Here’s Glenn’s story:
I put my tailgate down on my 07 Tundra Crewmax, and forgot about it being down, as I was involved in something that diverted my attention away from the open tailgate. I drove away not realizing it was still down. As I went down the street and over a bump in the road, I heard some banging, so I pulled over only to find my tailgate hanging from the support strap wires, and slapping against the back of the truck! Thankfully, I found a place to pull over immediately, and that I had all the windows, including the window facing the bed down, so I could hear it. Both tail light lenses are now damaged, but luckily, the tailgate itself and the bumper do not seem to be damaged much, except for minor paint damage on the inside of the tailgate. At least not that I can tell at this point.
Page 35 of the operators manual says, “Notice: Avoid driving with the tailgate open”. That is all it says. I had never seen this Notice before, but even if I had, I would not have expected that the entire tailgate could come off the hinges and bang against the back of the truck. I would have taken that Notice to mean that a rock could chip the paint of the tailgate if it were driven in the down position, or some damage could come to the tailgate if towing and turning with the gate down.

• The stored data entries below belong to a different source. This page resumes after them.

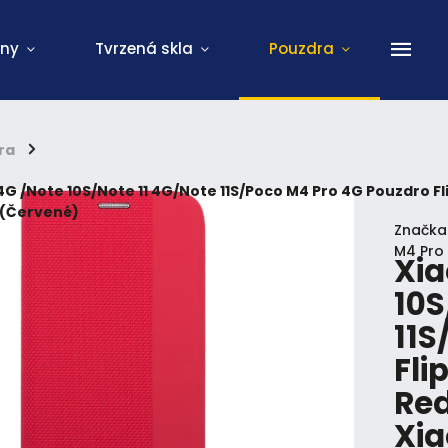
ony
Tvrzená skla
Pouzdra
ra
/
4G /Note 10S/Note 11 4G/Note 11S/Poco M4 Pro 4G Pouzdro Fl
 (Červené)
Značka
M4 Pro
Xia
10S
11S
Fli
Red
Xia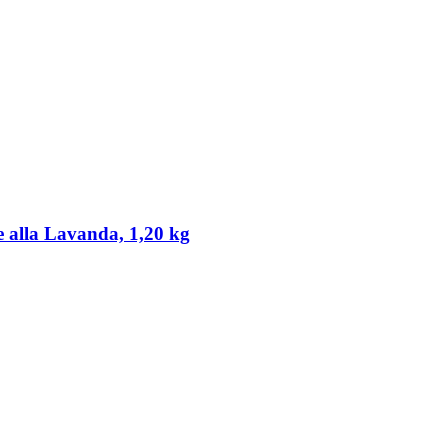
re alla Lavanda, 1,20 kg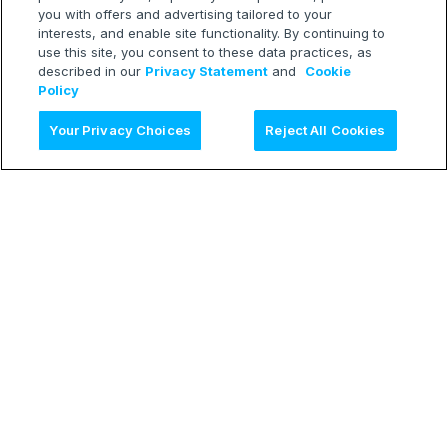
you with offers and advertising tailored to your
interests, and enable site functionality. By continuing to
use this site, you consent to these data practices, as
described in our
Privacy Statement
and
Cookie
Policy
AI に質問
Your Privacy Choices
Reject All Cookies
LEARN
Release Notes
Treasure Boxes
RESOURCES
Developer Blog
Webinars
TECH
Status Page
CONNECT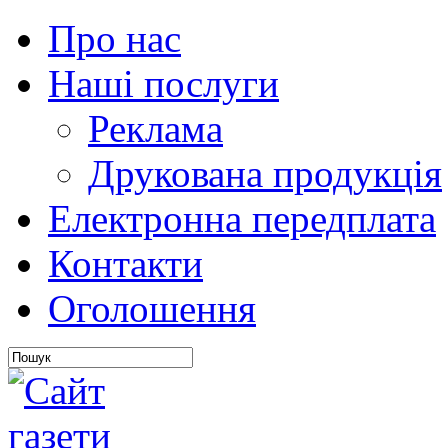
Про нас
Наші послуги
Реклама
Друкована продукція
Електронна передплата
Контакти
Оголошення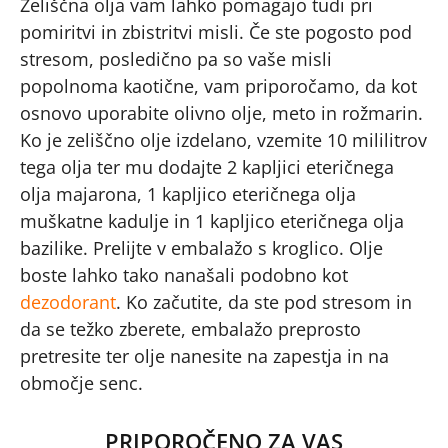
Zeliščna olja vam lahko pomagajo tudi pri
pomiritvi in zbistritvi misli. Če ste pogosto pod
stresom, posledično pa so vaše misli
popolnoma kaotične, vam priporočamo, da kot
osnovo uporabite olivno olje, meto in rožmarin.
Ko je zeliščno olje izdelano, vzemite 10 mililitrov
tega olja ter mu dodajte 2 kapljici eteričnega
olja majarona, 1 kapljico eteričnega olja
muškatne kadulje in 1 kapljico eteričnega olja
bazilike. Prelijte v embalažo s kroglico. Olje
boste lahko tako nanašali podobno kot
dezodorant
. Ko začutite, da ste pod stresom in
da se težko zberete, embalažo preprosto
pretresite ter olje nanesite na zapestja in na
območje senc.
PRIPOROČENO ZA VAS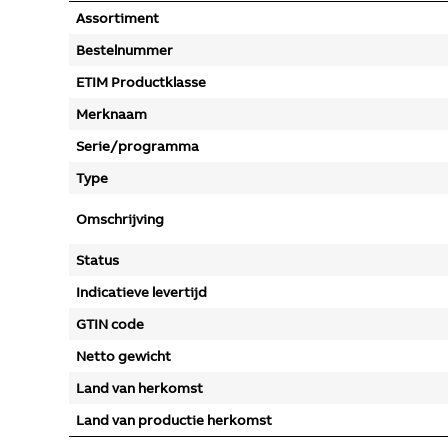
Assortiment
Bestelnummer
ETIM Productklasse
Merknaam
Serie/programma
Type
Omschrijving
Status
Indicatieve levertijd
GTIN code
Netto gewicht
Land van herkomst
Land van productie herkomst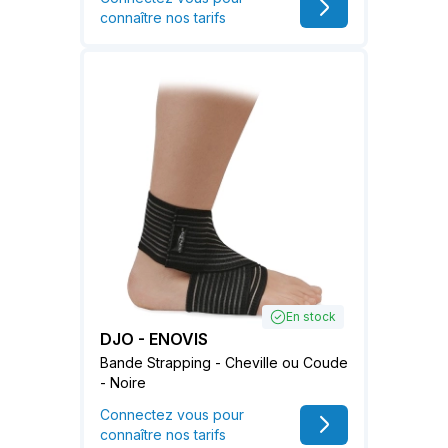
connaître nos tarifs
En stock
DJO - ENOVIS
Bande Strapping - Cheville ou Coude
- Noire
Connectez vous pour
connaître nos tarifs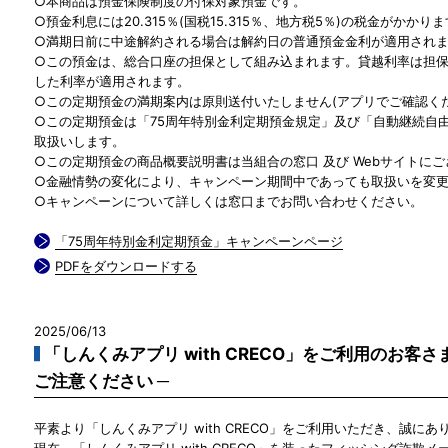
○本商品は預金保険制度の付保対象預金です。
○預金利息には20.315％(国税15.315％、地方税5％)の税金がかかり
○満期日前に中途解約される場合は解約日の普通預金金利が適用され
○この預金は、総合口座の担保として組み込まれます。貸越利率は担保定
した利率が適用されます。
○この定期預金の満期案内は原則送付いたしません(アプリでご確認くだ
○この定期預金は「75周年特別金利定期預金規定」及び「自動継続自由
取扱いします。
○この定期預金の商品概要説明書は当組合の窓口 及び Webサイトに
○金融情勢の変化により、キャンペーン期間中であっても取扱いを変
○キャンペーンについて詳しくは窓口までお問い合わせください。
「75周年特別金利定期預金」キャンペーンページ
PDFをダウンロードする
2025/06/13
「しんくみアプリ with CRECO」をご利用のお客
ご注意ください ─
平素より「しんくみアプリ with CRECO」をご利用いただき、誠に
現在、「しんくみアプリ with CRECO」を装ったフィッシング詐欺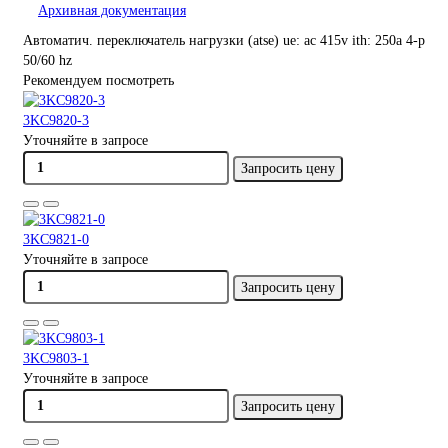
Архивная документация
Автоматич. переключатель нагрузки (atse) ue: ac 415v ith: 250a 4-p
50/60 hz
Рекомендуем посмотреть
3KC9820-3
Уточняйте в запросе
Запросить цену
3KC9821-0
Уточняйте в запросе
Запросить цену
3KC9803-1
Уточняйте в запросе
Запросить цену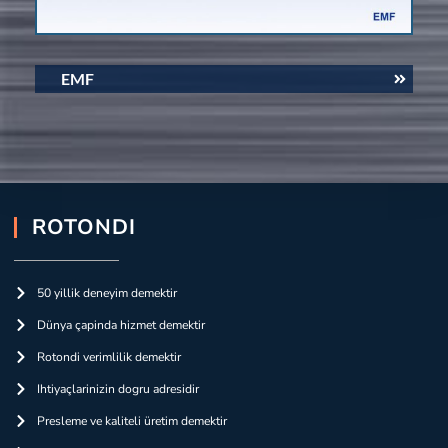
EMF
ROTONDI
50 yillik deneyim demektir
Dünya çapinda hizmet demektir
Rotondi verimlilik demektir
Ihtiyaçlarinizin dogru adresidir
Presleme ve kaliteli üretim demektir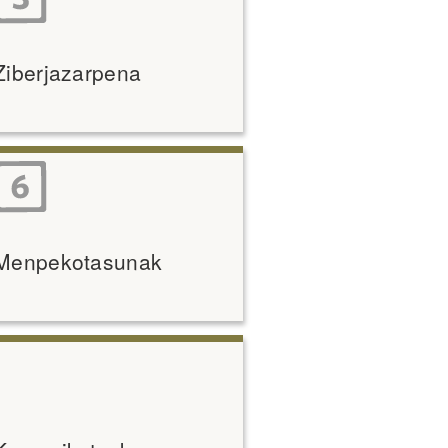
Ziberjazarpena
Menpekotasunak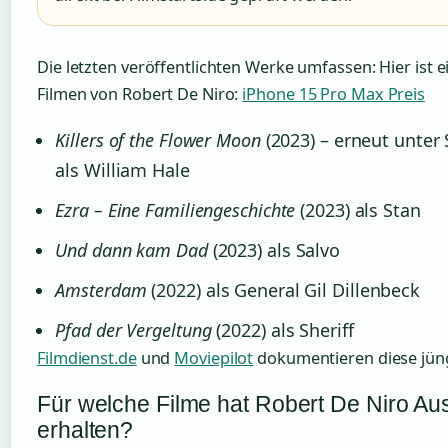
Die letzten veröffentlichten Werke umfassen: Hier ist e
Filmen von Robert De Niro:
iPhone 15 Pro Max Preis
Killers of the Flower Moon
(2023) – erneut unter
als William Hale
Ezra – Eine Familiengeschichte
(2023) als Stan
Und dann kam Dad
(2023) als Salvo
Amsterdam
(2022) als General Gil Dillenbeck
Pfad der Vergeltung
(2022) als Sheriff
Filmdienst.de
und
Moviepilot
dokumentieren diese jüng
Für welche Filme hat Robert De Niro A
erhalten?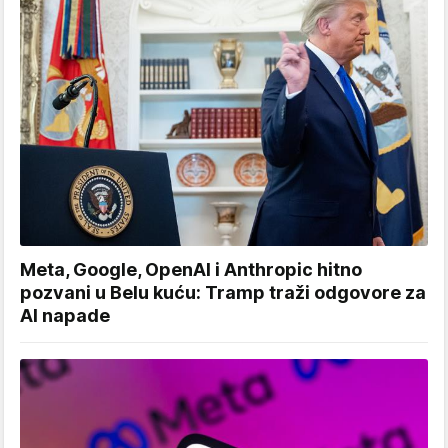
Meta, Google, OpenAI i Anthropic hitno
pozvani u Belu kuću: Tramp traži odgovore za
AI napade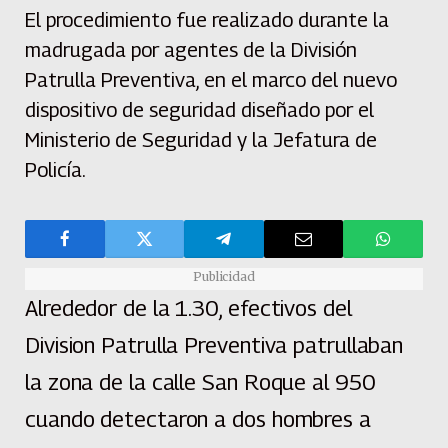
El procedimiento fue realizado durante la
madrugada por agentes de la División
Patrulla Preventiva, en el marco del nuevo
dispositivo de seguridad diseñado por el
Ministerio de Seguridad y la Jefatura de
Policía.
Publicidad
Alrededor de la 1.30, efectivos del
Division Patrulla Preventiva patrullaban
la zona de la calle San Roque al 950
cuando detectaron a dos hombres a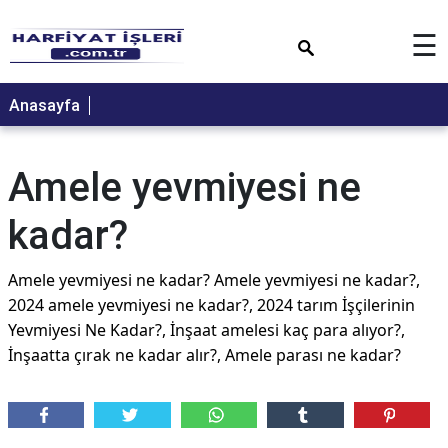
×
☰
Anasayfa
Amele yevmiyesi ne
kadar?
Amele yevmiyesi ne kadar? Amele yevmiyesi ne kadar?,
2024 amele yevmiyesi ne kadar?, 2024 tarım İşçilerinin
Yevmiyesi Ne Kadar?, İnşaat amelesi kaç para alıyor?,
İnşaatta çırak ne kadar alır?, Amele parası ne kadar?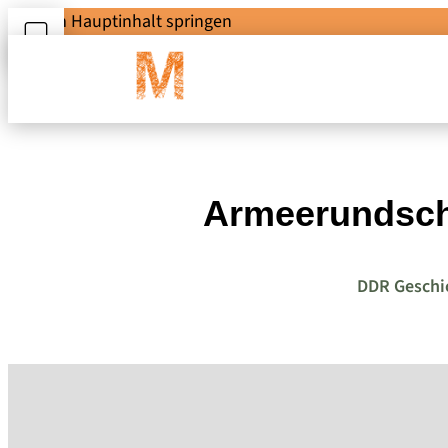
Zum Hauptinhalt springen
Armeerundscha
DDR Geschi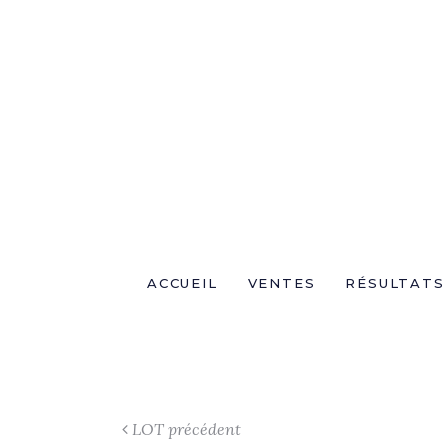
ACCUEIL
VENTES
RÉSULTATS
LOT précédent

Doesn’t this sound like a serious design flaw? Well, not according to Toyota Customer service over the phone. First, there is this “Notice” (No actual warning of possible danger or damage), which tells you to avoid the operation, but does not tell you not to do it at all, or what could happen if you do. Second, there is no safety device that keeps the gate attached to the hinge point. Even a simple twist lock, a safetying pin, or a single securing screw would be beneficial, but none exists. If the safety straps were not connected, or failed and the tailgate were to fall off, it could bounce up into a car behind you and kill someone. If left to bang long enough, it is a real possibility that a failure of the straps could occur resulting in a slab of metal as a projectile at highway speeds.
We don’t want to hear anyone saying “you shouldn’t drive with the tailgate down” either. This is something people do all the time (like when they’ve got an ATV or dirt bike in the bed) — besides, who hasn’t forgotten to close their tailgate at least once? How mad would you be if both your tail lenses were broken because you forgot to put the tailgate up?